Juju abre um sorriso lindo ao ver o rapaz. O menino, que está com o rosto branco e com nariz de palhaço, olha para ela e faz uma reverência.
— Vossa majestade.
— Olá, meu lorde.
Olho curiosa para Júlia com a intimidade.
— Senhor Palhaço, esta é minha irmã, Lady Melissa.
Ele olha para mim pela primeira vez desde que entrou e me encara com intensidade.
— É um prazer conhecê-lo, senhor Palhaço.
O rapaz sorri e perco o fôlego ao ver que seus dentes expostos são familiares para mim.
É o menino do ônibus.
Ele quebra nossa conexão de olhares e olha para Juju.
— Está na hora do nosso bloco de carnaval. Está preparada?
— Estou, capitão! — minha irmã exclama.
O senhor Palhaço pega ela no colo e a coloca nos ombros, a levando para fora do quarto. Eu rio com minha irmã gargalhando e vou atrás deles.

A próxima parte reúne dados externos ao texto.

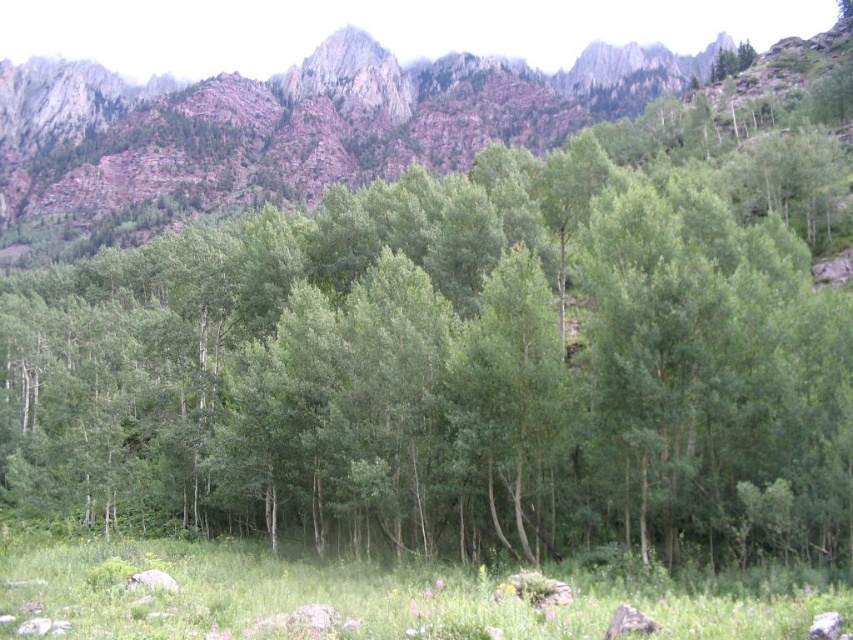 From the picture: You are a hiker planning to traverse from the green grassy field at lower center to the rustic rock mountain at upper center. Given that your average walking pace is 1.5 meters per second, approximately how many minutes will it take you to reach the mountain?

The distance between the rustic rock mountain at upper center and green grassy field at lower center is 229.60 meters. At a pace of 1.5 meters per second, dividing 229.60 by 1.5 gives approximately 153.07 seconds. Converting seconds to minutes by dividing by 60 results in roughly 2.55 minutes. Therefore, it will take approximately 2.55 minutes to reach the mountain.

You are standing in the middle of the green grassy field at lower center and want to reach the rustic rock mountain at upper center. Which direction should you move to get closer to the mountain?

You should move upward towards the rustic rock mountain at upper center since it is located above the green grassy field at lower center.

You are standing in the dense aspen forest in the foreground of the image. Looking towards the mountains in the background, where exactly would you see the rustic rock mountain marked by point (287, 129)?

The point (287, 129) marks the rustic rock mountain at upper center, so you would look towards the upper center area of the image to see it. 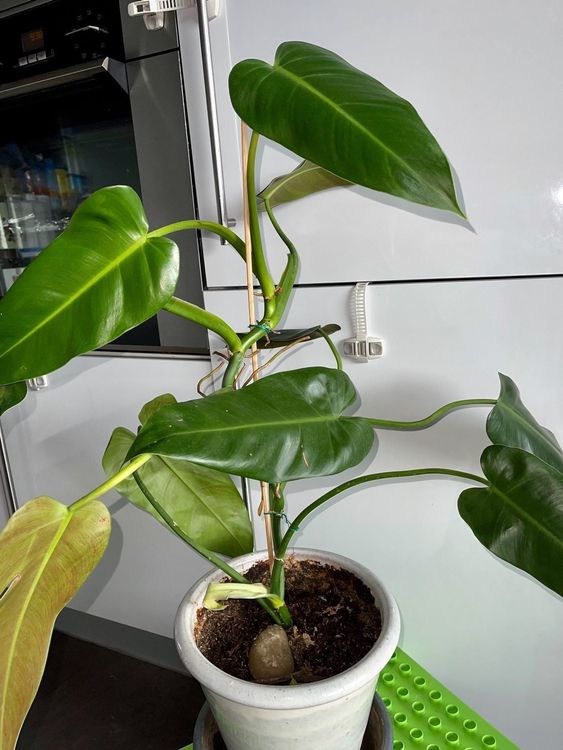 At what (x,y) coordinates should I click in order to perform the action: click on plant. Please return your answer as a coordinate pair (x, y). Looking at the image, I should click on (280, 308). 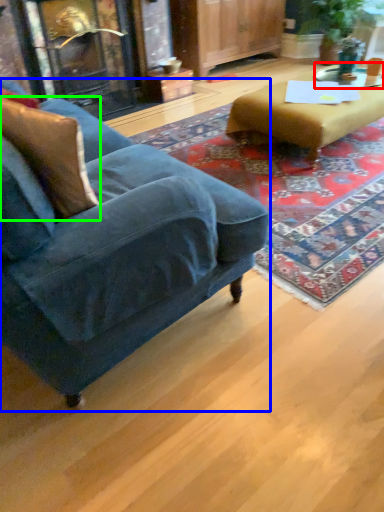 Question: Considering the real-world distances, which object is farthest from side table (highlighted by a red box)? studio couch (highlighted by a blue box) or pillow (highlighted by a green box)?

Choices:
 (A) studio couch
 (B) pillow

Answer: (B) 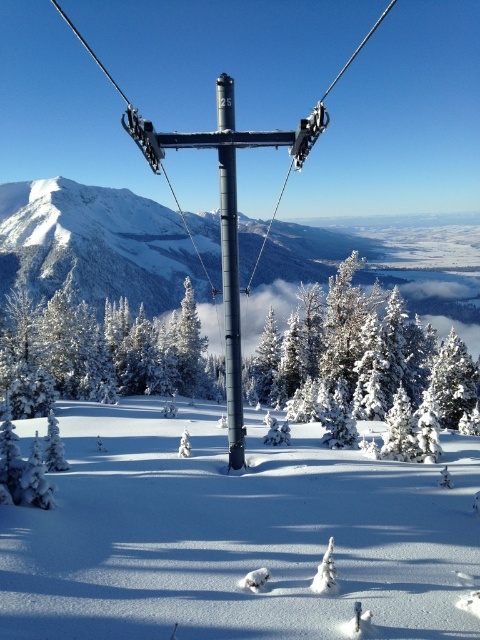 You are standing at the base of the ski lift pole marked with the number 25. You want to walk directly towards the white snow at center. According to the coordinates provided, in which direction should you walk relative to the ski lift pole?

The white snow at center is located at coordinates point (x=233, y=534), so you should walk towards the direction of the coordinates relative to the ski lift pole.

You are a skier planning to take a photo of the metallic pole at center from the white snow at center. Will the pole be fully visible in the photo without any obstruction from the snow?

The white snow at center is shorter than the metallic pole at center, so the pole will be fully visible in the photo without any obstruction from the snow.

In the scene shown: You are a photographer trying to capture the metallic pole at center and the white snow at center in a single frame. Based on their sizes in the image, which one would appear larger in your photo?

The metallic pole at center appears larger in the photo than the white snow at center because the white snow at center is smaller than the metallic pole at center. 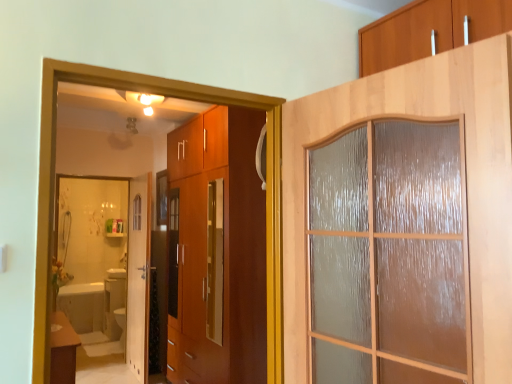 Question: Considering the relative positions of white glossy door at center, the 1th door positioned from the back, and wooden frosted glass door at upper right, the first door when ordered from front to back, in the image provided, is white glossy door at center, the 1th door positioned from the back, behind wooden frosted glass door at upper right, the first door when ordered from front to back,?

Choices:
 (A) no
 (B) yes

Answer: (B)

Question: Does white glossy door at center, the 1th door when ordered from left to right, have a larger size compared to wooden frosted glass door at upper right, acting as the 1th door starting from the right?

Choices:
 (A) yes
 (B) no

Answer: (B)

Question: Could wooden frosted glass door at upper right, acting as the 1th door starting from the right, be considered to be inside white glossy door at center, acting as the second door starting from the front?

Choices:
 (A) no
 (B) yes

Answer: (A)

Question: Are white glossy door at center, the 1th door when ordered from left to right, and wooden frosted glass door at upper right, acting as the 1th door starting from the right, far apart?

Choices:
 (A) no
 (B) yes

Answer: (B)

Question: Can you confirm if white glossy door at center, the 1th door when ordered from left to right, is positioned to the right of wooden frosted glass door at upper right, the first door when ordered from front to back?

Choices:
 (A) yes
 (B) no

Answer: (B)

Question: Considering the relative sizes of white glossy door at center, the 1th door positioned from the back, and wooden frosted glass door at upper right, the 2th door when ordered from left to right, in the image provided, is white glossy door at center, the 1th door positioned from the back, shorter than wooden frosted glass door at upper right, the 2th door when ordered from left to right,?

Choices:
 (A) no
 (B) yes

Answer: (A)

Question: From the image's perspective, is white glossy bathtub at lower left located beneath white glossy mirror at lower left?

Choices:
 (A) yes
 (B) no

Answer: (A)

Question: From the image's perspective, would you say white glossy bathtub at lower left is positioned over white glossy mirror at lower left?

Choices:
 (A) no
 (B) yes

Answer: (A)

Question: Does white glossy bathtub at lower left have a lesser width compared to white glossy mirror at lower left?

Choices:
 (A) yes
 (B) no

Answer: (B)

Question: Is white glossy bathtub at lower left outside of white glossy mirror at lower left?

Choices:
 (A) no
 (B) yes

Answer: (B)

Question: Does white glossy bathtub at lower left have a lesser height compared to white glossy mirror at lower left?

Choices:
 (A) yes
 (B) no

Answer: (A)

Question: Are white glossy bathtub at lower left and white glossy mirror at lower left beside each other?

Choices:
 (A) no
 (B) yes

Answer: (A)

Question: Does matte brown table at lower left turn towards wooden frosted glass door at upper right, the first door when ordered from front to back?

Choices:
 (A) no
 (B) yes

Answer: (A) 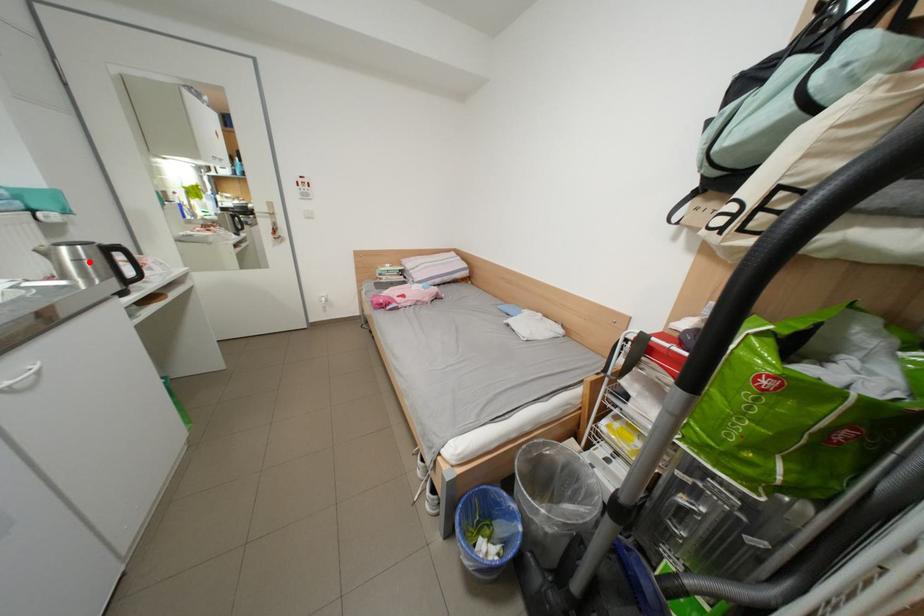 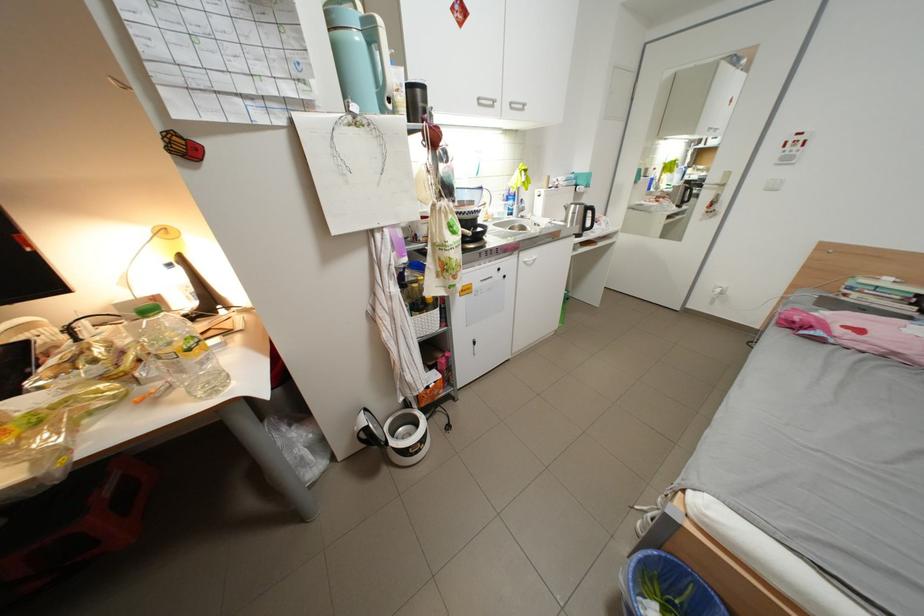 Question: I am providing you with two images of the same scene from different viewpoints. A red point is marked on the first image. At the location where the point appears in image 1, is it still visible in image 2?

Choices:
 (A) Yes
 (B) No

Answer: (A) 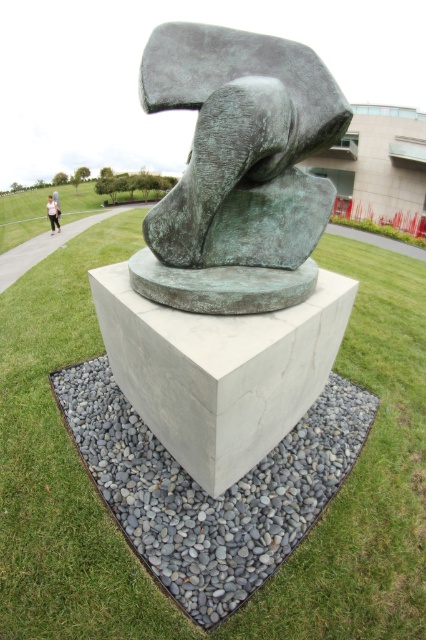 Question: Which point is farther to the camera?

Choices:
 (A) (285, 550)
 (B) (190, 227)

Answer: (B)

Question: Observing the image, what is the correct spatial positioning of gray concrete block at center in reference to light pink fabric at lower left?

Choices:
 (A) above
 (B) below

Answer: (B)

Question: Can you confirm if green grass at center is bigger than light pink fabric at lower left?

Choices:
 (A) yes
 (B) no

Answer: (B)

Question: Which of the following is the farthest from the observer?

Choices:
 (A) gray concrete block at center
 (B) gray/pebble bed at center
 (C) green grass at center
 (D) light pink fabric at lower left

Answer: (D)

Question: Based on their relative distances, which object is farther from the green patina stone sculpture at center?

Choices:
 (A) light pink fabric at lower left
 (B) green grass at center
 (C) gray/pebble bed at center

Answer: (A)

Question: Can you confirm if gray/pebble bed at center is wider than light pink fabric at lower left?

Choices:
 (A) no
 (B) yes

Answer: (A) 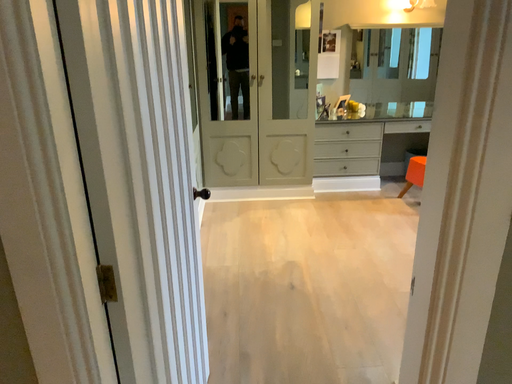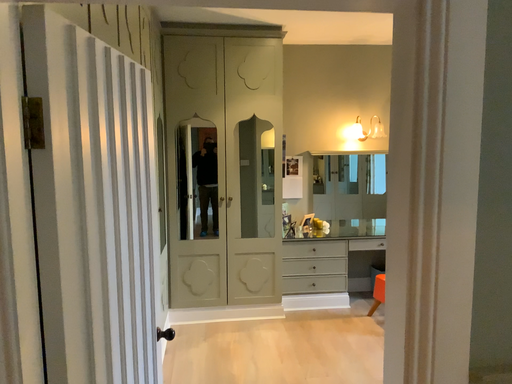 Question: Which way did the camera rotate in the video?

Choices:
 (A) rotated upward
 (B) rotated downward

Answer: (A) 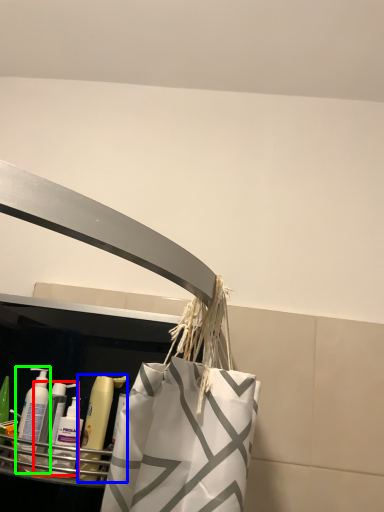 Question: Estimate the real-world distances between objects in this image. Which object is farther from cleaning product (highlighted by a red box), mouthwash (highlighted by a blue box) or cleaning product (highlighted by a green box)?

Choices:
 (A) mouthwash
 (B) cleaning product

Answer: (A) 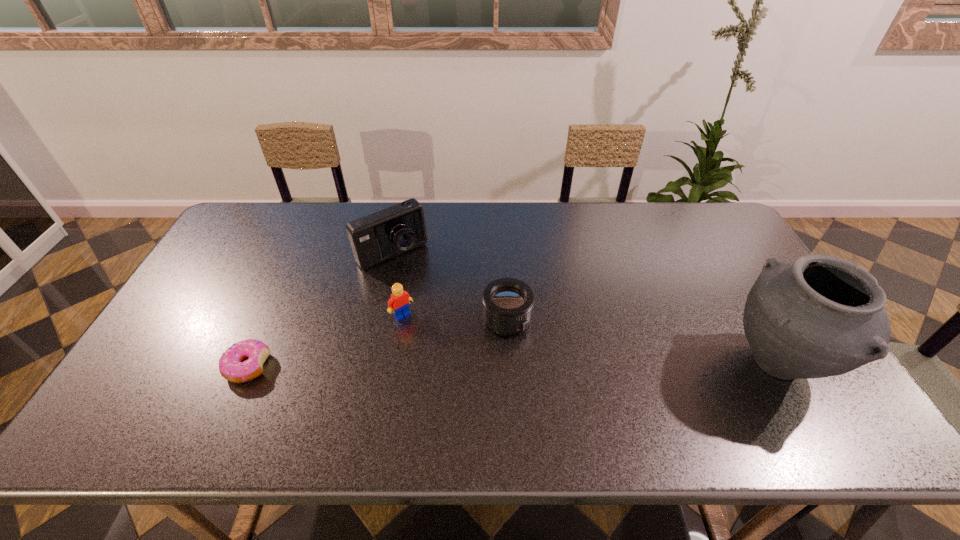 You are a GUI agent. You are given a task and a screenshot of the screen. Output one action in this format:
    pyautogui.click(x=<x>, y=<y>)
    Task: Click on the free spot on the desktop that is between the shortest object and the urn and is positioned on the front-facing side of the farthest object
    The image size is (960, 540).
    Given the screenshot: What is the action you would take?
    pyautogui.click(x=477, y=365)

Locate an element on the screen. This screenshot has height=540, width=960. vacant space on the desktop that is between the shortest object and the tallest object and is positioned on the side of the fourth tallest object with brand markings and control switches is located at coordinates (577, 364).

Identify the location of free space on the desktop that is between the leftmost object and the tallest object and is positioned on the face of the Lego. (446, 365). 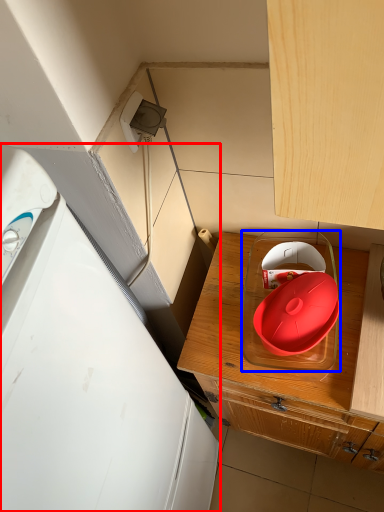 Question: Which of the following is the closest to the observer, home appliance (highlighted by a red box) or appliance (highlighted by a blue box)?

Choices:
 (A) home appliance
 (B) appliance

Answer: (A) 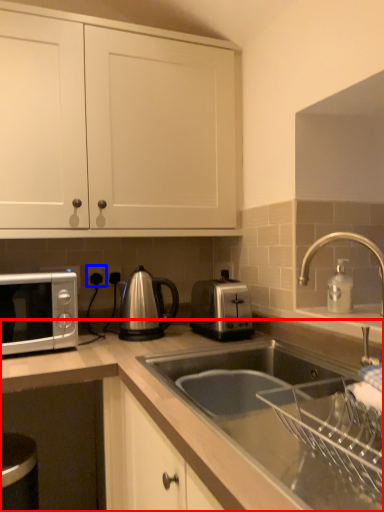 Question: Among these objects, which one is farthest to the camera, countertop (highlighted by a red box) or electric outlet (highlighted by a blue box)?

Choices:
 (A) countertop
 (B) electric outlet

Answer: (B) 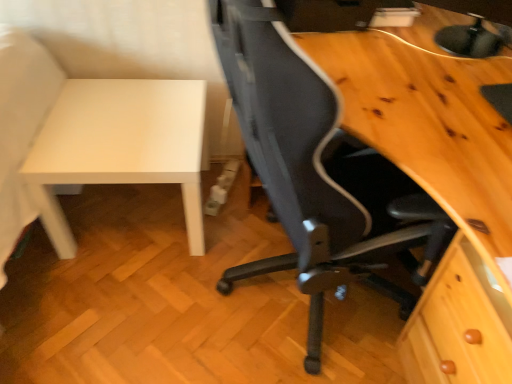 Identify the location of vacant space behind matte black monitor at upper right. This screenshot has width=512, height=384. tap(434, 25). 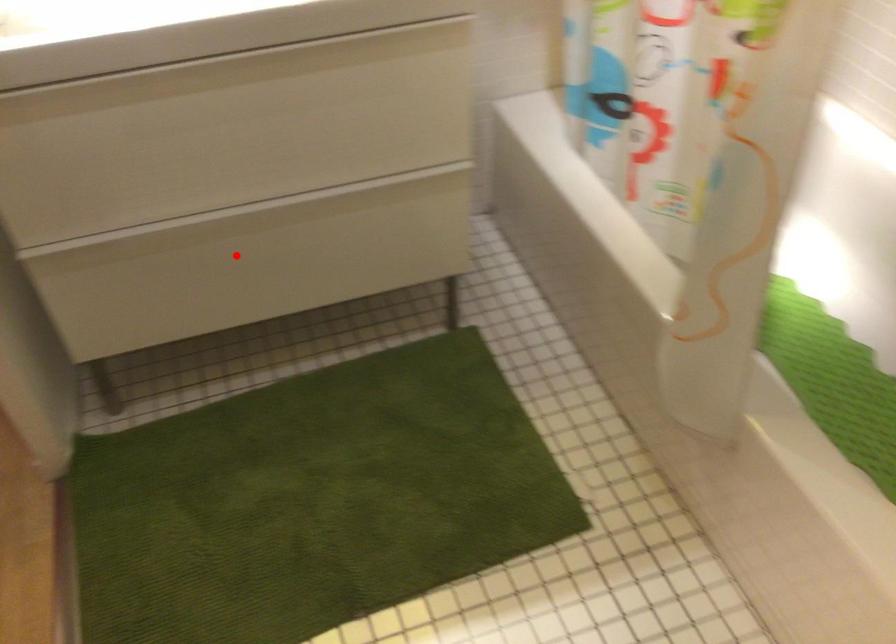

Chegando na recepção, vejo que são um grupo de palhaços e levaram todas as crianças do andar para lá. Eles colocam um som e começam a brincar com todas as crianças.
Olho para elas dançando e cantando, e meu coração se enche de felicidade. Se não fosse por eles, o dia da minha irmã não chegaria aos pés de ser memorável.
— E eu achando que estava pagando sua passagem para ir a um bloquinho. — diz uma voz ao meu lado.
— E eu achando que você estava indo ver a namorada. — digo e sorrio.
— Sua irmã é muito especial. Ela foi gentil desde o primeiro momento que falou comigo.
— Ela é! O câncer não tem o direito de querer tirar a vitalidade dela.
— Realmente, é uma audácia da parte dele.
— Então, quer dizer que não tem namorada na área? — pergunto com um sorriso.
— Bem, tem uma garota na área. — ele diz e quando vê meu sorriso despontar, acrescenta rapidamente: — Quer dizer, uma menina que eu paguei a passagem do ônibus, me arrebatou com seu sorriso.
— Ah é? Ela parece muito interessante.
— Você não imagina o quanto. — ele sorri para mim e eu retribuo. — Topa sair comigo um dia desses?
— Mas é claro que sim, senhor Palhaço.
Caetano sorri e abre a boca para falar algo, mas somos interrompidos por Ana, a enfermeiro de Júlia.
— Mel, posso falar com você por um minuto?
— Claro.
Sigo-a até um lugar mais reservado, preocupada com o que ela gostaria de falar comigo.
— Você sabe que o único tratamento de Juju é o transplante de medula.
— Sim.
— Achamos um doador.
— O quê? — meus olhos se enchem de lágrimas.
Ana pega na minha mão.
— Júlia será curada, Mel.
Em um impulso abraço a enfermeira.
— Muito obrigada.
Ajoelho-me no chão, emocionada.
— Mel? Está tudo bem? — Caetano aparece do nada, provavelmente Ana o chamou.
— Júlia achou um doador! — exclamo entre lágrimas.
Ele se agacha e me abraça, também emocionado.
— É um verdadeiro milagre de carnaval!
— É um verdadeiro milagre de carnaval. — confirmo, o abraçando ainda.
E foi assim, que a vida colocou Caetano na meu destino, bem naquele carnaval. Um dia que seria sem esperança de um dia melhor para minha irmã e se tornou o dia mais importante de minha vida.